There is a lot to be said for returning to a place where you left pieces of yourself. It's as if you arrive to a home that you didn't realize was yours until you sank into it, like the plush softness of a worn sofa. Amy, a dear friend from Sitges, hosted my dad and me for our last three nights in Spain. Staying with her was like exhaling a breath I didn't know I was holding in my chest. I felt a sense of comfort I didn't realize I was missing - laughing with her over wine and the hilarity of British dating game shows, passing a day on the couch reading my book with no one to encourage me to get out there and "see the city," standing in the kitchen eating cereal in a t-shirt and socks. The many comforts that come from being around a person you know and trust, having a sense of privacy, released from the pressure of exploration because you already know this place so well. In returning to a place, you learn the way in which it was your home. You reintroduce yourself to the parts of you that were left behind there. You embrace the people who hold those parts of you.

Again I experienced the sensation of revisiting, in New York City, with my friend Brandi - one of those friends with whom the details don't matter, years pass unnoticed and you suddenly find yourself on the couch in her cluttered, cozy, Wash Heights apartment scarfing Thai food and babbling like you're 13 again.
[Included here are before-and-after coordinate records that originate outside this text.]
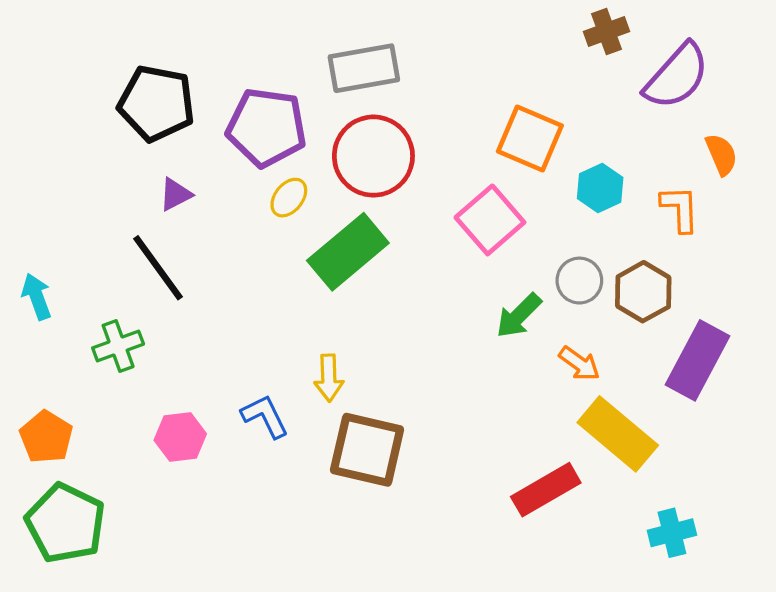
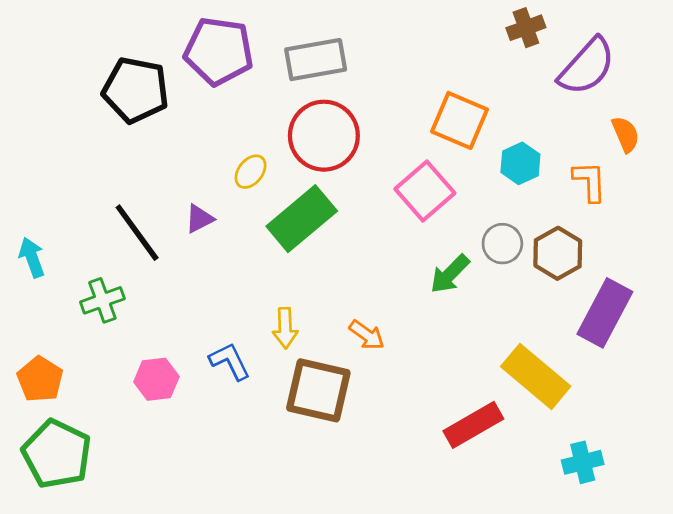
purple pentagon: (266, 127) -> (219, 51), moved
purple triangle: (176, 194) -> (199, 219), moved
orange arrow: (579, 364) -> (367, 335), moved

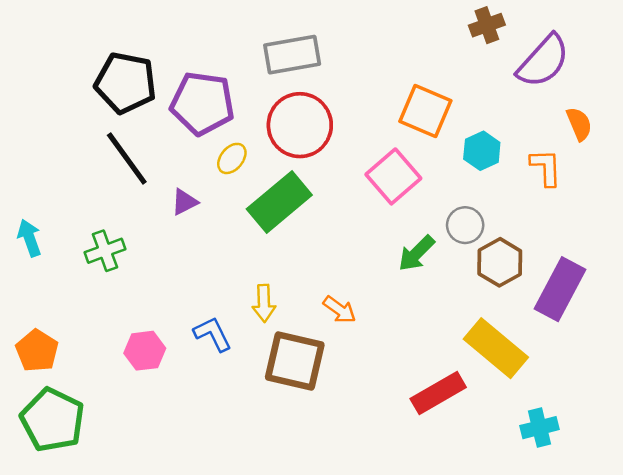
purple pentagon: (219, 51) -> (202, 103), moved
black line: (137, 233) -> (127, 158), moved
brown hexagon: (558, 253) -> (500, 262), moved
green cross: (102, 300) -> (105, 251), moved

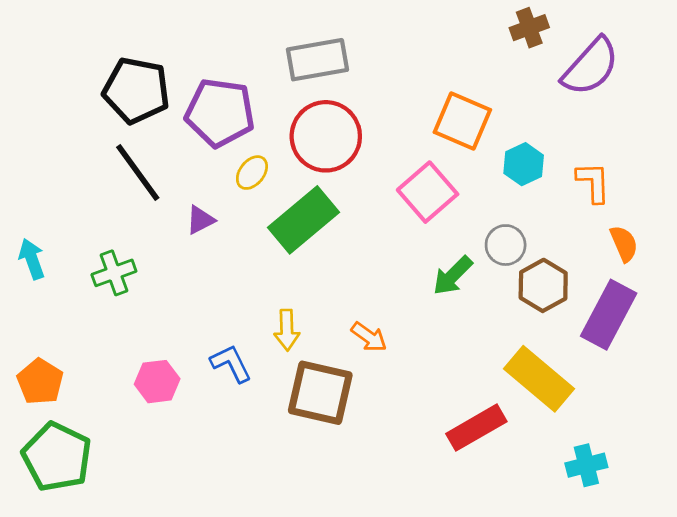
orange semicircle: (579, 124) -> (624, 244), moved

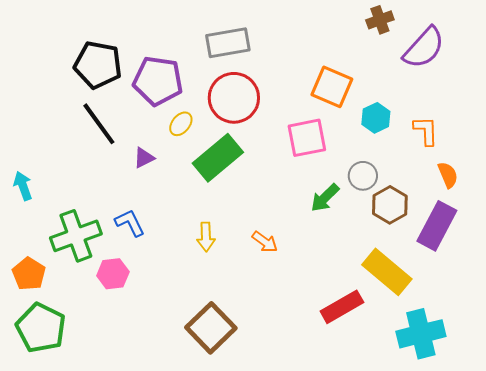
pink square: (428, 192) -> (307, 138), turned 30
green cross: (114, 273) -> (76, 236), moved, size x1.6
blue L-shape: (231, 363) -> (130, 223), moved
brown square: (320, 393) -> (211, 328), moved, turned 33
cyan cross: (586, 465) -> (421, 334), size x1.6

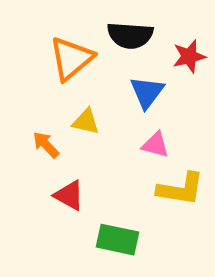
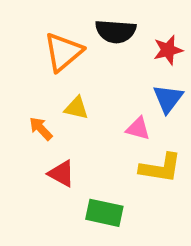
blue triangle: (147, 92) -> (168, 99), moved

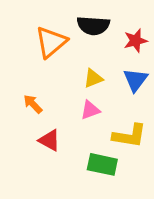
yellow triangle: (76, 108) -> (93, 78), moved, turned -35
pink triangle: (138, 129) -> (90, 110), moved, turned -35
green rectangle: (104, 213) -> (102, 164), moved

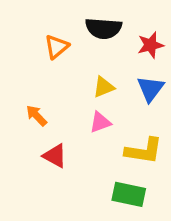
orange triangle: (51, 42) -> (57, 47), size x0.7
green rectangle: (102, 164) -> (129, 194), moved

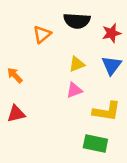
orange arrow: (36, 116) -> (15, 75), moved
red triangle: (55, 156) -> (16, 114), moved, turned -42

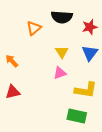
yellow triangle: (77, 64) -> (62, 52), turned -40

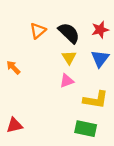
black semicircle: (62, 17) -> (69, 33), moved, turned -140
red triangle: (13, 92) -> (14, 125), moved

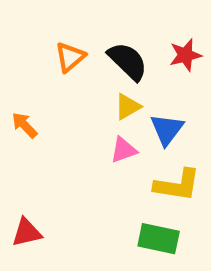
yellow triangle: (69, 57) -> (128, 107), turned 32
blue triangle: (100, 59) -> (167, 129), moved

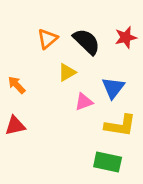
yellow triangle: (128, 107) -> (67, 72), moved
red triangle: (27, 232) -> (15, 126), moved

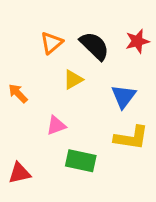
pink triangle: (84, 102) -> (56, 126), moved
red triangle: (15, 126) -> (19, 173), moved
green rectangle: (108, 162) -> (81, 161), moved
Where Amy holds so much of my adult growth and revelatory self-indulgence from my time in Sitges, Brandi holds my imaginative, colorful childhood, the bright-eyed little girl in me who never stop believing in magic.

I am nothing less than astounded at the hospitality of my friends, old and new, throughout the past several months: an arms-open, selfless hospitality that deflates my use of the word friend and seems much more akin to that of family. If one thing rings true of this journey, it is this: the people make the place.

As the wheels of the plane shudder down on the tarmac beneath a gray, Birmingham morning, I am returning to a place for a third time just this week. I have come full circle, one could say, although I don’t really feel like I’m back where I started but somewhere entirely new.